• [THE TASK]
Reproduce exactly the lines from the one containing "Identify the location" through the end of the entries, including both. Drop the pictures.

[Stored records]
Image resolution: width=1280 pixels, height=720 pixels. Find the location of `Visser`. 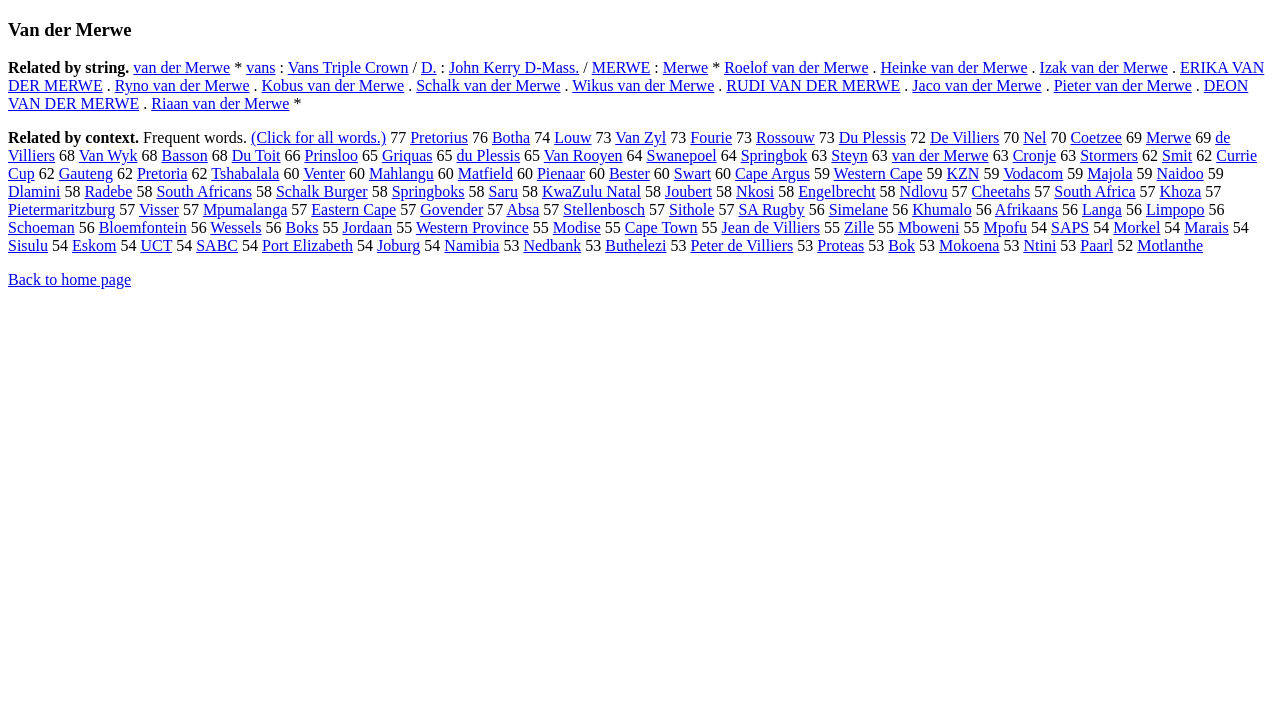

Visser is located at coordinates (159, 209).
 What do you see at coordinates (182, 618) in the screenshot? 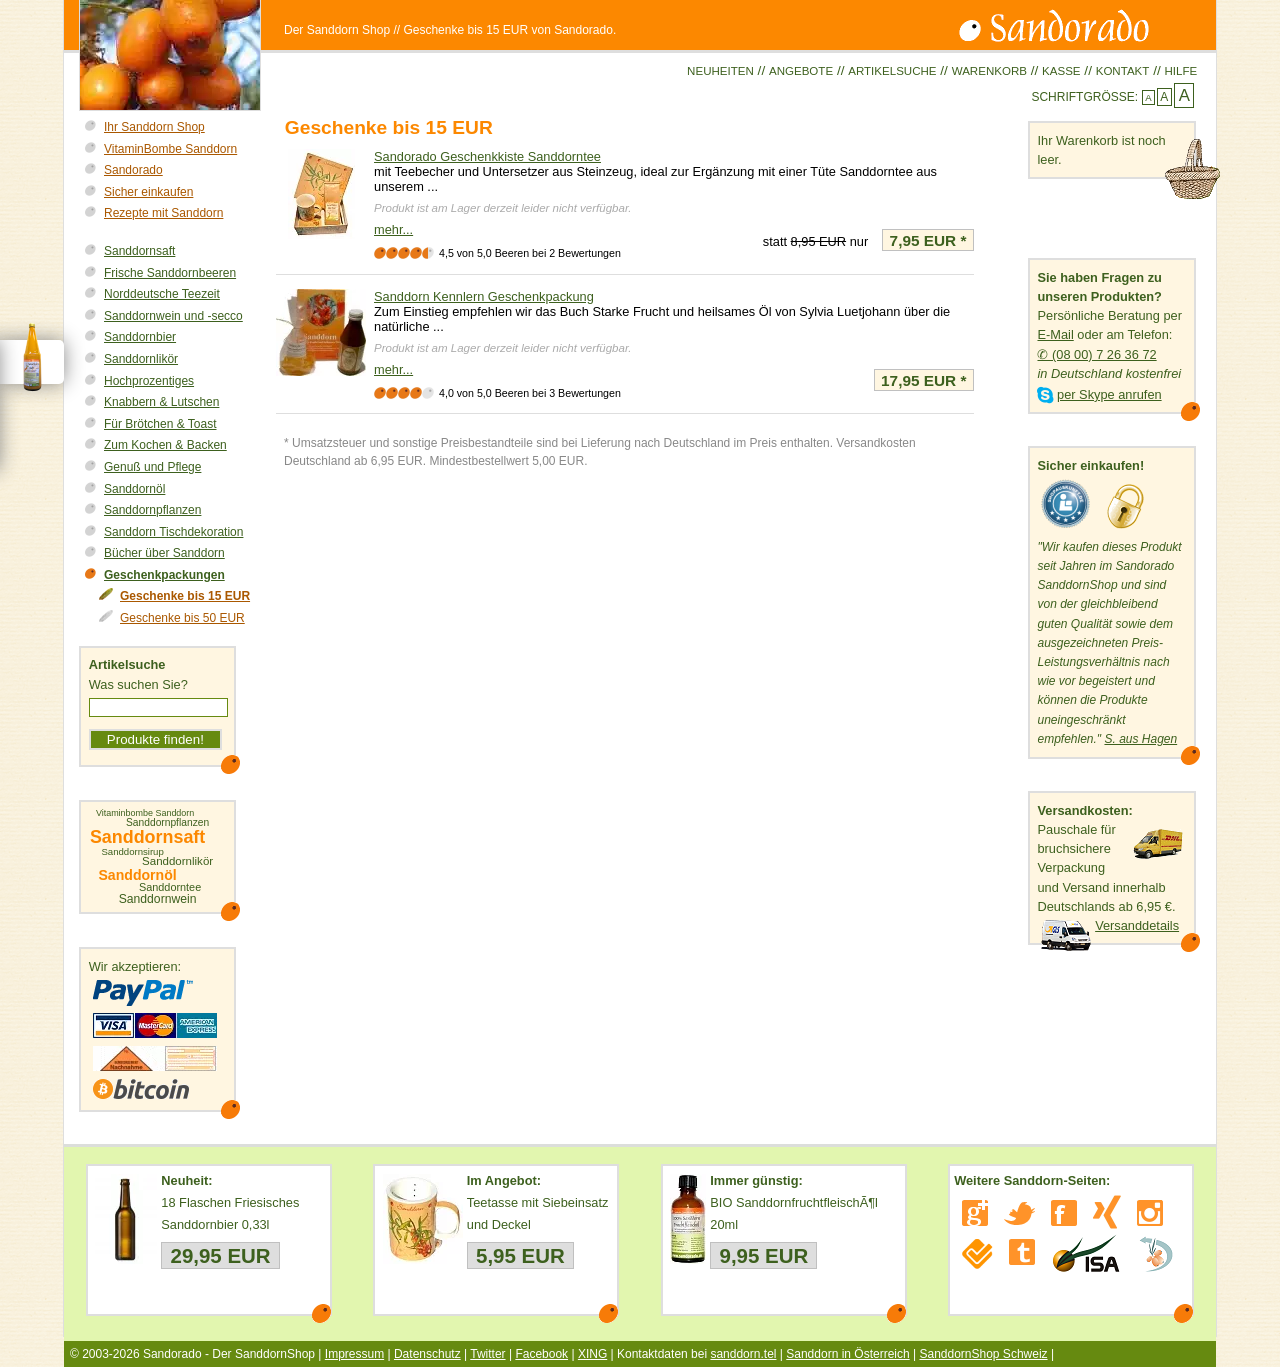
I see `Geschenke bis 50 EUR` at bounding box center [182, 618].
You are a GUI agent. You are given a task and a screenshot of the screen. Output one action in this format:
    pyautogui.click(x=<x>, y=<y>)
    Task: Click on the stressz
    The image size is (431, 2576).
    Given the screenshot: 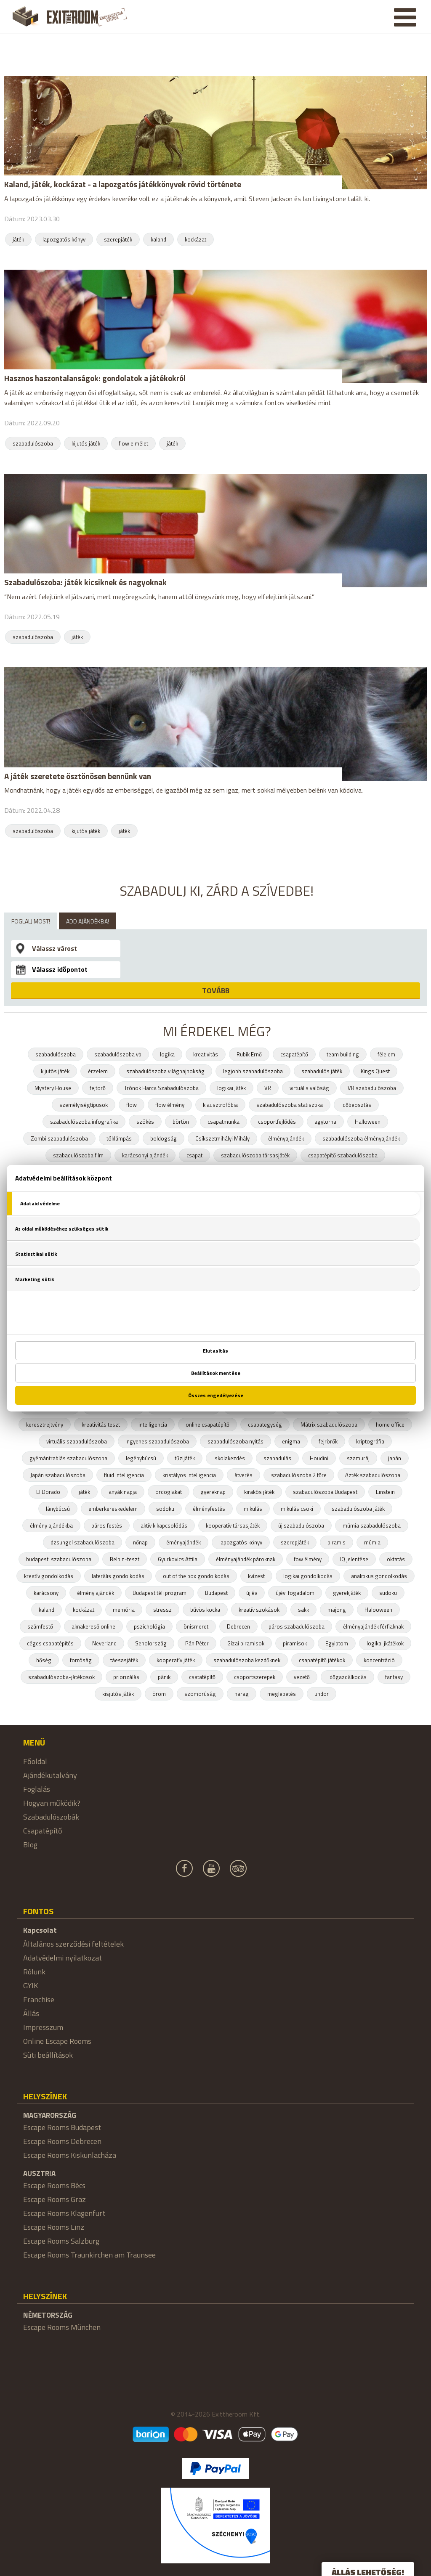 What is the action you would take?
    pyautogui.click(x=162, y=1609)
    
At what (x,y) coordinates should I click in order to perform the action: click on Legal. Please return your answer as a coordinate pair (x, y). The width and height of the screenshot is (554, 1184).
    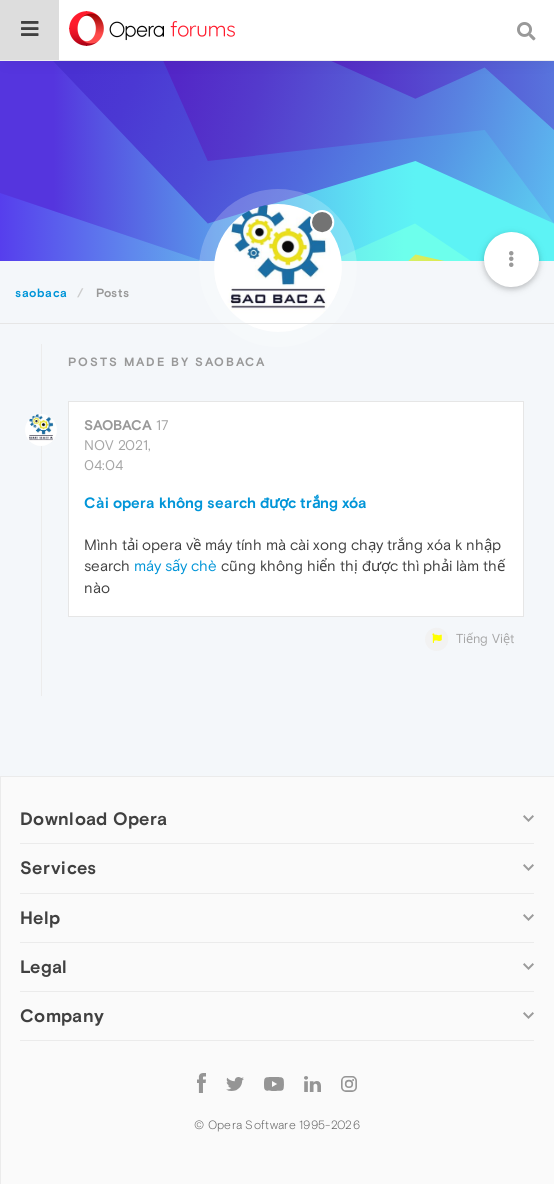
    Looking at the image, I should click on (44, 966).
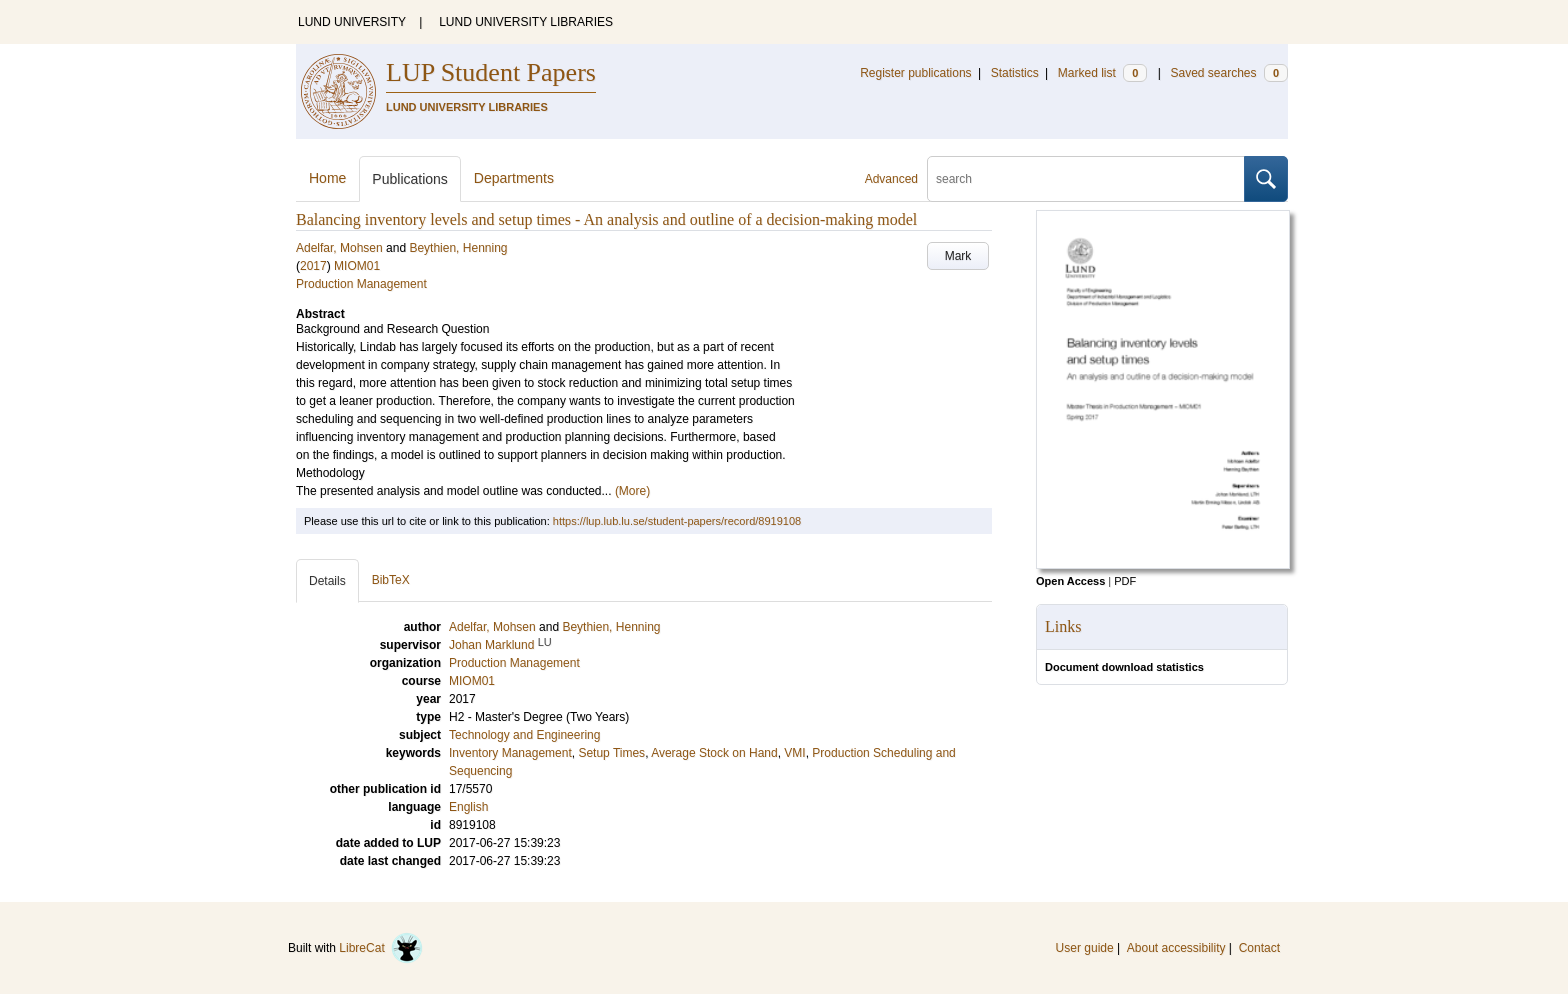 The height and width of the screenshot is (994, 1568). Describe the element at coordinates (915, 73) in the screenshot. I see `Register publications` at that location.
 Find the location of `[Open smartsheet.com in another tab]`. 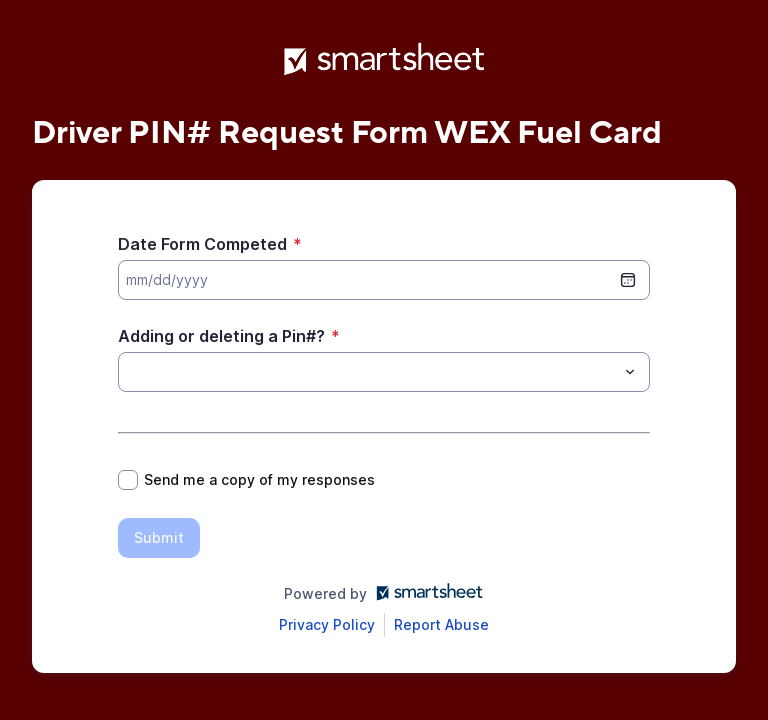

[Open smartsheet.com in another tab] is located at coordinates (425, 593).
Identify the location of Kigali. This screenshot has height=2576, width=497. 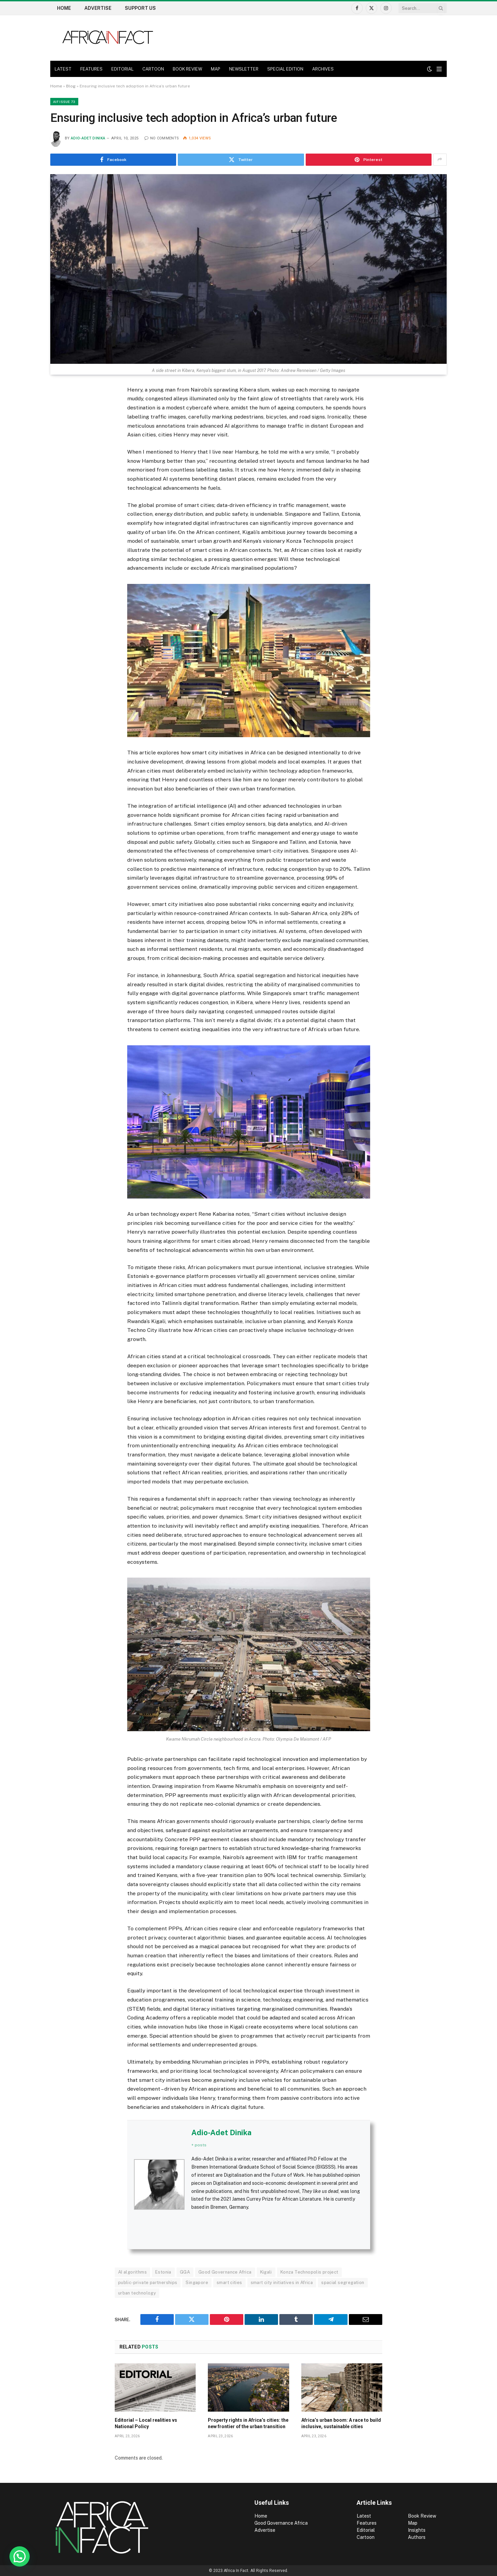
(266, 2272).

• [WRITTEN RESPONSE]
Identify the location of Kigali. This screenshot has height=2576, width=497. 
(266, 2272).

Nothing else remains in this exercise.